Expand the Family Eviction Prevention Program, FEPS: The City, through HRA, will work with the State to explore expansion of seek State approval to expand the FEPS program. FEPS provides families assistance with paying back-due rent and/or provides an ongoing monthly rental subsidy for families with children under age 18.
Consolidate Anti-Eviction Prevention Programs: $15.1M administered by various city agencies will be consolidated at HRA to provide more targeted and effective use of resources to 6,400 DHS clients.
Create a Public Awareness Campaign for Homebase: DHS will invest $870,000 to launch a Homebase homelessness prevention public awareness campaign that is designed to target those households most at risk of entering the shelter system. The campaign will include bus, subway, and check cashing ads as well as a PSA on local cable TV.
Increase Resources To Help Homeless Families Transition to Permanent Housing
Working Families Rental Assistance Program: Provide 801 families annually (3,204 in total) with a 3 year subsidy, with an option to renew for up to 5 years.
Create Vulnerable Populations Rental Assistance Pilot Funded by a Cluster Rate Reduction: Reinvest shelter savings in permanent housing resources for vulnerable homeless families.
Target Supportive Housing for High Needs Population
Increase supportive housing: The city will continue its commitment to finish out the NY/NY III agreement, which will create 9,000 units serving people who are at risk of becoming homeless or already homeless and suffer severe mental illnesses, and work with the State to identify new supportive housing opportunities. In addition, the City will seek to further expand the production of supportive housing.
Assess, Improve and Re-Imagine City Shelters
Interagency Task Force: Convene the first Interagency Task Force on Homelessness to address the needs of and leverage resources for multi-system involved individuals and families. The first meeting will be held this summer.
Cluster Unit Reviews: DHS is conducting on-site reviews of all cluster units; sweeping inspections of its 3,000+ clusters units within the system to review health and safety conditions for each unit.

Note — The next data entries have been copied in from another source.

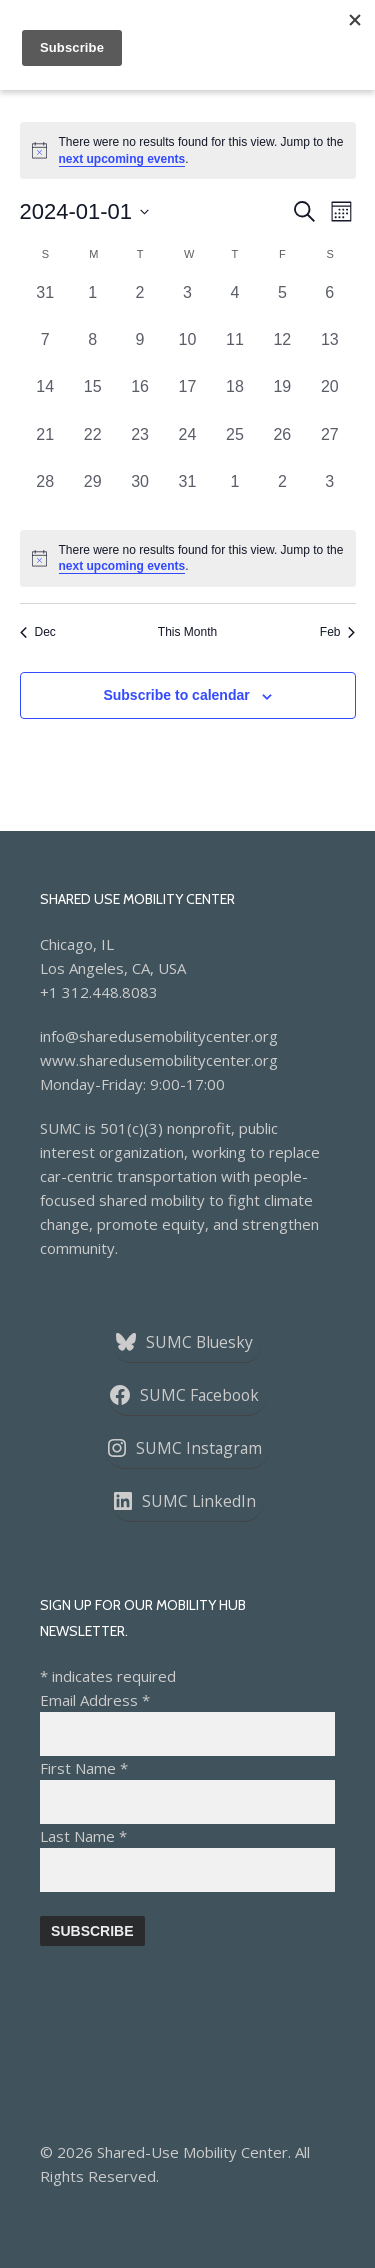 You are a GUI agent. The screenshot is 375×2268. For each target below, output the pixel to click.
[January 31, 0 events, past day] (187, 493)
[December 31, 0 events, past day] (45, 304)
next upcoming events (122, 159)
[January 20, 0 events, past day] (329, 398)
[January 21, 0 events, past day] (45, 446)
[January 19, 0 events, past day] (282, 398)
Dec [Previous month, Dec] (38, 632)
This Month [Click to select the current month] (187, 632)
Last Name (83, 1836)
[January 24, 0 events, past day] (187, 446)
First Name (84, 1768)
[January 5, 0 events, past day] (282, 304)
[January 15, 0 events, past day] (92, 398)
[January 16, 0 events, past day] (139, 398)
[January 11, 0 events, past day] (234, 351)
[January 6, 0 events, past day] (329, 304)
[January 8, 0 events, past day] (92, 351)
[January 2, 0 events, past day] (139, 304)
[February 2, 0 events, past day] (282, 493)
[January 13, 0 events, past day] (329, 351)
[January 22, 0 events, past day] (92, 446)
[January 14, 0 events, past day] (45, 398)
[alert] (188, 558)
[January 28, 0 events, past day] (45, 493)
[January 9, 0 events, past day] (139, 351)
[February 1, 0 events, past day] (234, 493)
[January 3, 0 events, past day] (187, 304)
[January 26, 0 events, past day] (282, 446)
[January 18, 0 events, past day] (234, 398)
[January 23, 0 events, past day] (139, 446)
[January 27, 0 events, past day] (329, 446)
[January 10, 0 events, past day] (187, 351)
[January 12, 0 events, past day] (282, 351)
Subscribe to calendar (176, 695)
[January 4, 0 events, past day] (234, 304)
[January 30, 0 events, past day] (139, 493)
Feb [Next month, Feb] (338, 632)
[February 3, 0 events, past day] (329, 493)
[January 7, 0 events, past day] (45, 351)
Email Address (95, 1700)
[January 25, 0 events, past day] (234, 446)
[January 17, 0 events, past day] (187, 398)
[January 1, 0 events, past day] (92, 304)
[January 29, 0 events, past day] (92, 493) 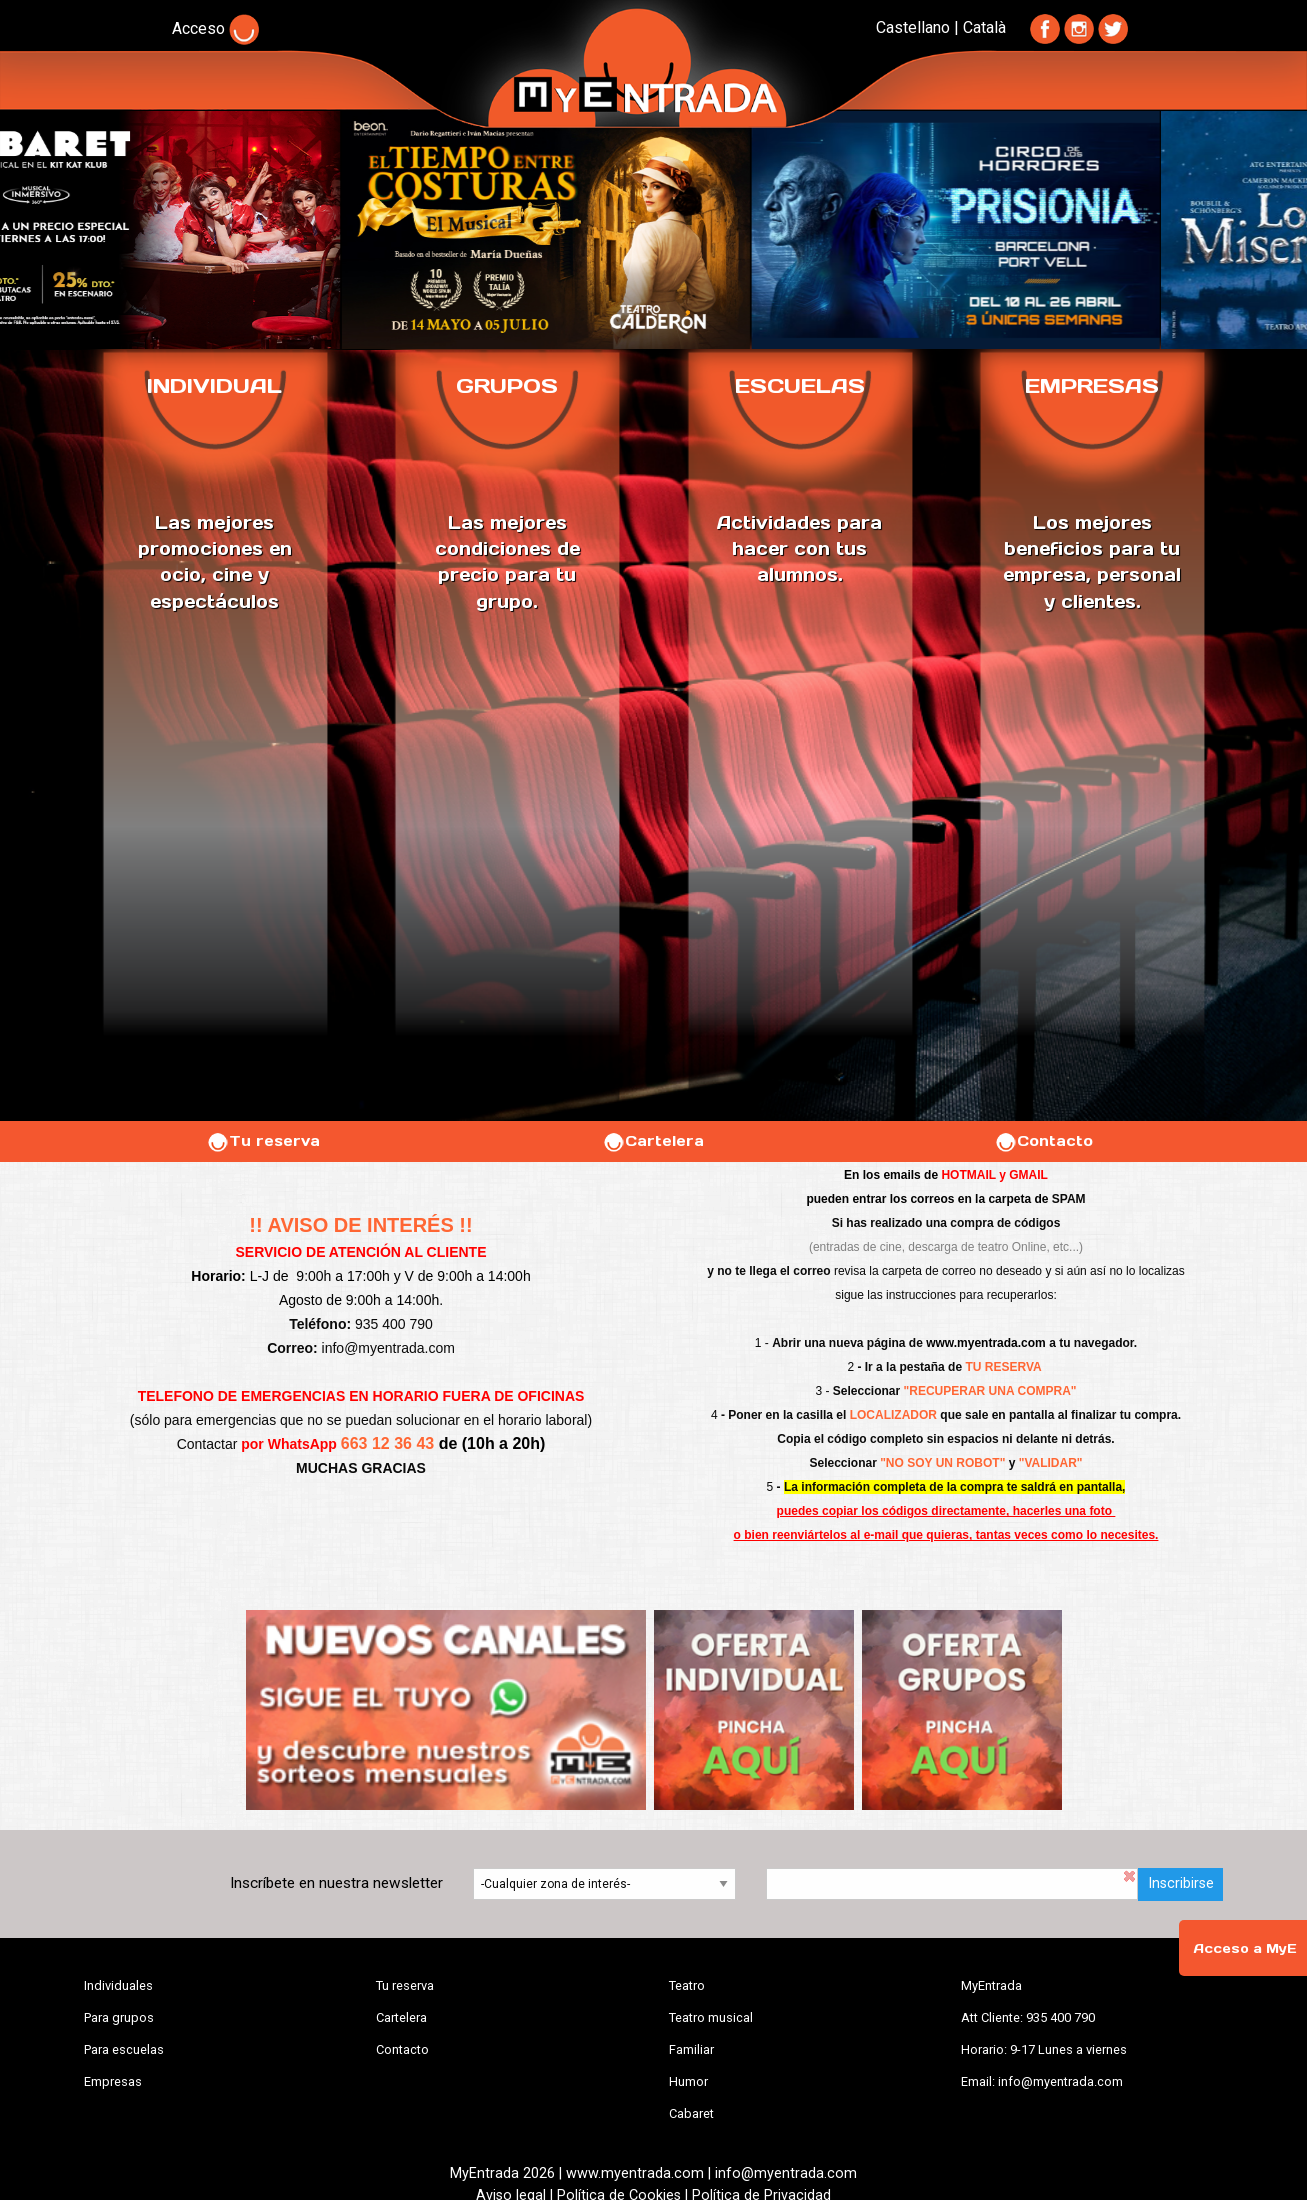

Shelter-Specific Changes including the transition of families with children at Auburn and Catherine Street shelters.
The new plan drew praise from advocates and providers.
“Today’s announcement signals a sea change in how New York City deals with homelessness,” said Mary Brosnahan, President & CEO, Coalition for the Homeless. “The Mayor is charting a new, far more constructive strategy to deal with the record homelessness crisis he inherited. These are critical pieces of comprehensive plan that must be scaled to match the unprecedented the magnitude of this problem.”
“The blight of homelessness causes suffering to far too many New Yorkers,” said Msgr. Kevin Sullivan, Executive Director, The Catholic Charities of the Archdiocese of New York. " It is unacceptable. With today’s announcement, the Mayor has taken an important and necessary step in addressing this crisis."
“Taken together, a combination of expanded homelessness prevention and anti-eviction services on the front end to help families remain in their own homes, and rental assistance and access to permanent housing on the back end to help families secure and maintain affordable permanent housing, creates the very real possibility of reducing the number of homeless individuals and families,” said Gail B. Nayowith, Executive Director, SCO Family of Services.
“Mayor de Blasio is following words with action when it comes to his administration’s commitment to addressing record homelessness in our City,” said Sean Barry, Executive Director, Vocal-NY.